I just found your writings. They touch the deepest places in my soul. Dad died 5 years ago, after succumbing to Alzheimers/Parkinsons for 10 years. We kept him at home. At the end, he had wasted away to a shadow of himself, but he refused to leave Mom. One day, while Mom was away, I asked Dad, “Are you tired of fighting?” He immediately & clearly responded, “Yeah.” I told him I loved him, & I understood, & when it was “time,” he wasn’t to worry about Mom because I’d take care of her. I said I’d miss him but know I’d see him again someday in Heaven. Then I went outside & broke down. When Mom returned, I told her. She had always told Dad he couldn’t leave her because she needed him – but within a few days, she too had a similar talk with Dad.
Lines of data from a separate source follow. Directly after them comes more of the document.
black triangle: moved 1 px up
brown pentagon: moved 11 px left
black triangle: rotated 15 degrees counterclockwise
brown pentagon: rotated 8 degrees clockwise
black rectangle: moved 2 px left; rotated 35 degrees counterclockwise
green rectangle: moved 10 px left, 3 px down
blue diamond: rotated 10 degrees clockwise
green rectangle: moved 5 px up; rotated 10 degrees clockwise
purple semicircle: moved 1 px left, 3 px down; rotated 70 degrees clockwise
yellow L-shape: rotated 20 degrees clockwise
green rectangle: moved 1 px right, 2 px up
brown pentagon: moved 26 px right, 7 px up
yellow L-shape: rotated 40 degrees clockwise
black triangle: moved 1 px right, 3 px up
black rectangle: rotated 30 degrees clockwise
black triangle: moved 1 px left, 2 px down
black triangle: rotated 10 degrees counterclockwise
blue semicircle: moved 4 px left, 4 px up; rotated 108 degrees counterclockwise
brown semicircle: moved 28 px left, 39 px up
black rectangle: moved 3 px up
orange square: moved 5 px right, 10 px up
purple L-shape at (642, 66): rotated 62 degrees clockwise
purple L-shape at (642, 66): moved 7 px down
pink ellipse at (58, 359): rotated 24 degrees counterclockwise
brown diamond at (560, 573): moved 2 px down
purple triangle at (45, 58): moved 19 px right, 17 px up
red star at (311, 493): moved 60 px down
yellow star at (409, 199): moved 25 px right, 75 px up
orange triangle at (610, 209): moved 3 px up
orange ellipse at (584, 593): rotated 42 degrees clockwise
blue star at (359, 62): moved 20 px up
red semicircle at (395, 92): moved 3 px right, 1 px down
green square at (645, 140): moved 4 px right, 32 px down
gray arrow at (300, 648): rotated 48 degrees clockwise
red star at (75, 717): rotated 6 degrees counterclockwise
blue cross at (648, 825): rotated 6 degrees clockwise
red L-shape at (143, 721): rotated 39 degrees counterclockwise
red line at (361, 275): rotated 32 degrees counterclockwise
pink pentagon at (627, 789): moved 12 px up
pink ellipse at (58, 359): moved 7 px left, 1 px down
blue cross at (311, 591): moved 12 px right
One week later, Dad stopped eating or drinking. Eight days later, he passed. He had been waiting, to be sure WE were ready.
Those years changed me.
Wow! I’m so sorry for your loss, Joey. thank you for sharing your story. ~Cheryl
I just came upon your blog as I google searched “God mom alzheimer’s”. I started at the very beginning and I marvel at the strength of your faith. I’m a Christian but at this time in my life, I’m really struggling to hold onto my faith. I angry at God, at myself, at mom who was just diagnosed with Alzheimer’s, at my dad, at the whole world actually. I am full of anger and I can barely contain it. I have insane bursts of anger at my parents who both live with me in my home. I am single and childless. Terrible shame, regret, and floods of tears follow. I will definitely continue to read tour blog. I don’t know why I decided to comment here but maybe you can say a prayer for me. Thank you for your encouraging words.
Hi HS. I’m so sorry, I just got a notification today about your comment and didn’t see it earlier. I’m sorry to hear you are struggling with your faith and with anger and that your mom was diagnosed with Alzheimer’s. I’m sure it’s stressful having your parents live with you, too.
There are support groups for those who have family members with Alzheimer’s. Also, the Alzheimer’s Association have people available 24/7 to take your calls. They can steer you to resources or just listen. This is a hard journey and you need to get all the support you can. Do you have a pastor or counselor you could talk to? The Alzheimer’s Association can tell you about support groups in your area and other resources, too. Please reach out and get help.
And thank you for taking the time to comment here. I will put you on my prayer list and keep you in prayer. I hope you will give me updates on how you’re doing. Alzheimer’s is hard. Life is hard. But God keeps proving to me how He does give grace as we depend on Him. One day at a time. Sometimes one hour at a time.
I’m not a strong person. I’m very emotional and weak. But I’ve seen God help me through things I never would have believed I could get through. He can help you, too. And one way He does that is by providing support that we need to take advantage of. I’m praying you will find help and encouragement.